**Work to be completed:** Return only the lines from the top of the material through the line marked by "Ethereum(ETH)", unaltered.

**Supplied records:**

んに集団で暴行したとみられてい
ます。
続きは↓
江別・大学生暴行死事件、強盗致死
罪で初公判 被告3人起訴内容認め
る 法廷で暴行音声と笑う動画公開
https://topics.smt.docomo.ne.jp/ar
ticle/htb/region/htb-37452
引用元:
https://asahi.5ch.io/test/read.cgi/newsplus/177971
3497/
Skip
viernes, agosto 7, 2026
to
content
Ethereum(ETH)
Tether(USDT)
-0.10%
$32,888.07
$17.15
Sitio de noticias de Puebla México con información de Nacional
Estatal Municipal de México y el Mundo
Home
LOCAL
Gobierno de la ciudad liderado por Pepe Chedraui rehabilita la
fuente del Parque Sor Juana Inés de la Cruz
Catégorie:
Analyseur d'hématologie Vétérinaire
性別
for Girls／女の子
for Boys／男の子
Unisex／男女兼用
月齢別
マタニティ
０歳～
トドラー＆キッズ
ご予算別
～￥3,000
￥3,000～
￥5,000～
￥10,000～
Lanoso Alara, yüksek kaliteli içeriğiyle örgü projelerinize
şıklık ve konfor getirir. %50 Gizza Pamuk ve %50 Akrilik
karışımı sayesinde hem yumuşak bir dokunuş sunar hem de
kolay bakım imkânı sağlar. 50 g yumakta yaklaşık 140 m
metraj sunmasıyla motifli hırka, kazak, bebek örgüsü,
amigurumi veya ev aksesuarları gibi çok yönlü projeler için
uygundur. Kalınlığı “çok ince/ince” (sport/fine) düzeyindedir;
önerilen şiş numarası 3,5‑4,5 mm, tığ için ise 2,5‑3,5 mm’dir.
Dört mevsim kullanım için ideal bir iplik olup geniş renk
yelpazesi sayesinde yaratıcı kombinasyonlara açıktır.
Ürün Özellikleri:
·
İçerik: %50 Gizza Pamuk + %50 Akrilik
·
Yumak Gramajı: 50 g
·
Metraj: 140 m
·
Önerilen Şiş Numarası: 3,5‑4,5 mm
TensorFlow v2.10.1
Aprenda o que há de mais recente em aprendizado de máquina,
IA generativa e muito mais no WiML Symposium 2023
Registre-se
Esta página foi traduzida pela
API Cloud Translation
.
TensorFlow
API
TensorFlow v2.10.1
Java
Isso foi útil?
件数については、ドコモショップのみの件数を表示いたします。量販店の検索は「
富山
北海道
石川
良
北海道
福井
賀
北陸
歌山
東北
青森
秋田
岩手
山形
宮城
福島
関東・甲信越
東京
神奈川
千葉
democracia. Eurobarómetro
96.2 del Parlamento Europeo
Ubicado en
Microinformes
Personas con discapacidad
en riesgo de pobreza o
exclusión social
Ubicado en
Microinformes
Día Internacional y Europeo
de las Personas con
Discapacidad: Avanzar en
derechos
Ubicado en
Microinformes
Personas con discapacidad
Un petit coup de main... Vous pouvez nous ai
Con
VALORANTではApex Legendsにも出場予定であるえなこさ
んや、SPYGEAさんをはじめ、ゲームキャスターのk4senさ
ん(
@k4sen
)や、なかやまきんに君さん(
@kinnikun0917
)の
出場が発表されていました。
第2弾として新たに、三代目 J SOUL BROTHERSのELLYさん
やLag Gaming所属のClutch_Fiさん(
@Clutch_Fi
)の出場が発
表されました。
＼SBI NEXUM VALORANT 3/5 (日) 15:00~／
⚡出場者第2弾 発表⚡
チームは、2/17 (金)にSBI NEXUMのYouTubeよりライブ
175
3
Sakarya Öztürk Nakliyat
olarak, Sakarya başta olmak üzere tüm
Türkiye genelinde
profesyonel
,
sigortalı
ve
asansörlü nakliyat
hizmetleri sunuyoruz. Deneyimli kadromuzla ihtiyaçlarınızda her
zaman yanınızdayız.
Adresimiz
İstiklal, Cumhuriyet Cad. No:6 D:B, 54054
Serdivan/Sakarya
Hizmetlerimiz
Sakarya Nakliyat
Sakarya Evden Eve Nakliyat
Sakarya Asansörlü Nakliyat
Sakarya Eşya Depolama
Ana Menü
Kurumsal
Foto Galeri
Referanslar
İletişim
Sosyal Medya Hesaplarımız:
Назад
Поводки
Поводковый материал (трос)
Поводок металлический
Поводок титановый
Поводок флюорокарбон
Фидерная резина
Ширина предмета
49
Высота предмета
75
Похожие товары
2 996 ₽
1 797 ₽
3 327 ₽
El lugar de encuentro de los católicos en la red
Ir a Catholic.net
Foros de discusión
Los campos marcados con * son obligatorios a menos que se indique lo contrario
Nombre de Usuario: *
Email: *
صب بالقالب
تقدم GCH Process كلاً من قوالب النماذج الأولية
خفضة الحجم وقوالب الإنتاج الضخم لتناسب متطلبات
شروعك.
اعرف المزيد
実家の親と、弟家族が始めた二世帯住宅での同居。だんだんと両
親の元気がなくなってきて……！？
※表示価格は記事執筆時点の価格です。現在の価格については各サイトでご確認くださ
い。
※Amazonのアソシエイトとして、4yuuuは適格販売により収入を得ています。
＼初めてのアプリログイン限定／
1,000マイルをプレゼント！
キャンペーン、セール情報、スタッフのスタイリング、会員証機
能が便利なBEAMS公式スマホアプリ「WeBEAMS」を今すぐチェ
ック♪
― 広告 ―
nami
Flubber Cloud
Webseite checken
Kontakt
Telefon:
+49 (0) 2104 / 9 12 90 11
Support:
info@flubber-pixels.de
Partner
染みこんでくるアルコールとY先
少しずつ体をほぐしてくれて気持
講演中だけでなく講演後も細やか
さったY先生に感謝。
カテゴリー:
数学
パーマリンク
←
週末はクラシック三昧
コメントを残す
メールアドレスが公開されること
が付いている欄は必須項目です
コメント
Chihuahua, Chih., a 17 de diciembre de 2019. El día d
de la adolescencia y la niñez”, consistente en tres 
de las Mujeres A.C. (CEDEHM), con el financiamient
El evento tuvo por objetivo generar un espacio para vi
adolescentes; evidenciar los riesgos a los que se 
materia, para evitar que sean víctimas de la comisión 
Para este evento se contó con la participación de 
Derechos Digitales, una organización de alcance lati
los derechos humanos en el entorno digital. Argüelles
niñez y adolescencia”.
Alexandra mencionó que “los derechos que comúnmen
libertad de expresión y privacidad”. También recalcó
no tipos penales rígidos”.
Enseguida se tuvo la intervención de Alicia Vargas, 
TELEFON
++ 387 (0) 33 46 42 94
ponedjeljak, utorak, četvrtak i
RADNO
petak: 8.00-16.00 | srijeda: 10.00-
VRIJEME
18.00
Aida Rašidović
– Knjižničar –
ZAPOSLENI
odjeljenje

**Expected answer:**
んに集団で暴行したとみられてい
ます。
続きは↓
江別・大学生暴行死事件、強盗致死
罪で初公判 被告3人起訴内容認め
る 法廷で暴行音声と笑う動画公開
https://topics.smt.docomo.ne.jp/ar
ticle/htb/region/htb-37452
引用元:
https://asahi.5ch.io/test/read.cgi/newsplus/177971
3497/
Skip
viernes, agosto 7, 2026
to
content
Ethereum(ETH)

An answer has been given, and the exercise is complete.